Working data:
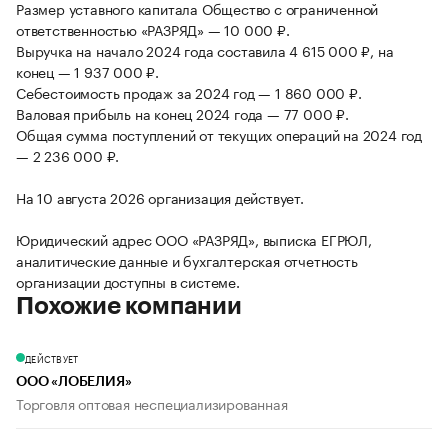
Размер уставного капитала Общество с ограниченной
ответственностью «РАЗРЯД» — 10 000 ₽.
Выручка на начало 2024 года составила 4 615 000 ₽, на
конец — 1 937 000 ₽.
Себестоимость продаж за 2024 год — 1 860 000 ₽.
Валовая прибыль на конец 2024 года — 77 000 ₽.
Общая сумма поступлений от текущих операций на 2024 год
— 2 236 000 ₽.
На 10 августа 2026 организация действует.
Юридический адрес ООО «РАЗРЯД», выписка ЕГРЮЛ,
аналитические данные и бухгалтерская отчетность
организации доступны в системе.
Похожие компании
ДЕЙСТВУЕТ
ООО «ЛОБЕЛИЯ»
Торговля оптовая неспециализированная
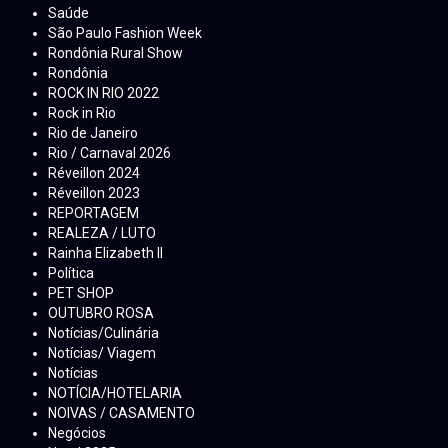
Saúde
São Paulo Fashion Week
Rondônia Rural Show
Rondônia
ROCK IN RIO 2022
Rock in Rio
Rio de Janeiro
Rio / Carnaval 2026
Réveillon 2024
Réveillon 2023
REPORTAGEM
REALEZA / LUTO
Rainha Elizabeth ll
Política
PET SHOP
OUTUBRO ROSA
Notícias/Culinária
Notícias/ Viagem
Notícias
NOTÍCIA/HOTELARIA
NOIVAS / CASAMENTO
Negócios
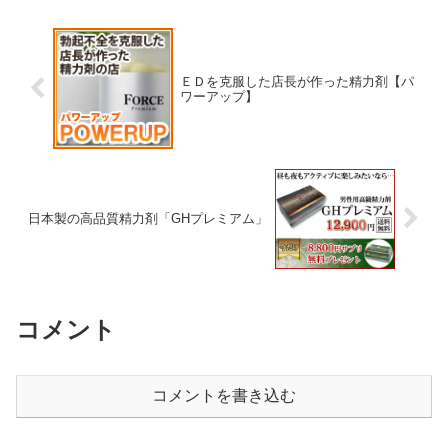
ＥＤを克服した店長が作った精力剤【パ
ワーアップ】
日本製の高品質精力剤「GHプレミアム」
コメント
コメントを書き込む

* * *

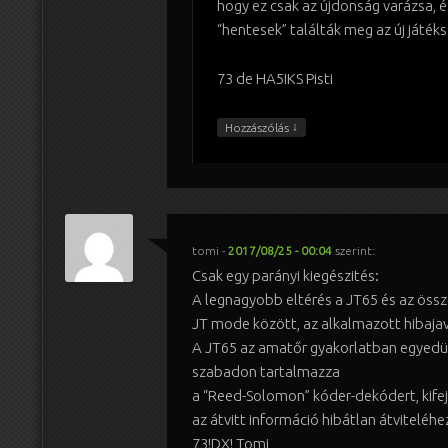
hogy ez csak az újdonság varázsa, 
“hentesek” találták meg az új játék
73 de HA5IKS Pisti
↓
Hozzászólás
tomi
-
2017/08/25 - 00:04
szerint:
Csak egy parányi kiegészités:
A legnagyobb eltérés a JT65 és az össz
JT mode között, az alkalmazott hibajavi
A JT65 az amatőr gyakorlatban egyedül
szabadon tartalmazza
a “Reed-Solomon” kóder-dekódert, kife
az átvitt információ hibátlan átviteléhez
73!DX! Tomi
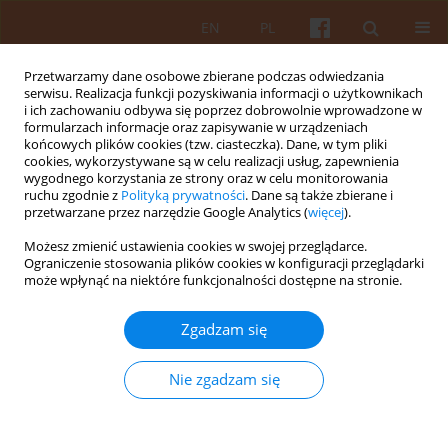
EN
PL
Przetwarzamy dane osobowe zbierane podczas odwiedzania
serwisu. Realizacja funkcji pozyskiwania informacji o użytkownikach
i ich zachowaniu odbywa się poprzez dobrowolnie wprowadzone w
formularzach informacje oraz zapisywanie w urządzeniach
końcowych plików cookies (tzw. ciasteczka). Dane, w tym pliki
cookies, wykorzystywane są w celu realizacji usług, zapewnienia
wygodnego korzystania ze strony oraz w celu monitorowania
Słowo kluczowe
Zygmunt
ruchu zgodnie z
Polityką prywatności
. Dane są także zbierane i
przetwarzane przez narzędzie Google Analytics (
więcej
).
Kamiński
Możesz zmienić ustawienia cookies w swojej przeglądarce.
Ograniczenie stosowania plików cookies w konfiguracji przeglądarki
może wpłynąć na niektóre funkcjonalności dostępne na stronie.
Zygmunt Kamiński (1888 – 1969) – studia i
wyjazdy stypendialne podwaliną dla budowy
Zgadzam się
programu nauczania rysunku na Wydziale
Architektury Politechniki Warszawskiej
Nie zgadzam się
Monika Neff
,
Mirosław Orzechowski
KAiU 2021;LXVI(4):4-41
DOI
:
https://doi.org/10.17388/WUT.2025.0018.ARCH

The task: From the line holding "Размер уставного капитала" to the line holding "Réveillon 2023", both included, retype the entries above exactly and drop the pictures.

Output below:
Размер уставного капитала Общество с ограниченной
ответственностью «РАЗРЯД» — 10 000 ₽.
Выручка на начало 2024 года составила 4 615 000 ₽, на
конец — 1 937 000 ₽.
Себестоимость продаж за 2024 год — 1 860 000 ₽.
Валовая прибыль на конец 2024 года — 77 000 ₽.
Общая сумма поступлений от текущих операций на 2024 год
— 2 236 000 ₽.
На 10 августа 2026 организация действует.
Юридический адрес ООО «РАЗРЯД», выписка ЕГРЮЛ,
аналитические данные и бухгалтерская отчетность
организации доступны в системе.
Похожие компании
ДЕЙСТВУЕТ
ООО «ЛОБЕЛИЯ»
Торговля оптовая неспециализированная
Saúde
São Paulo Fashion Week
Rondônia Rural Show
Rondônia
ROCK IN RIO 2022
Rock in Rio
Rio de Janeiro
Rio / Carnaval 2026
Réveillon 2024
Réveillon 2023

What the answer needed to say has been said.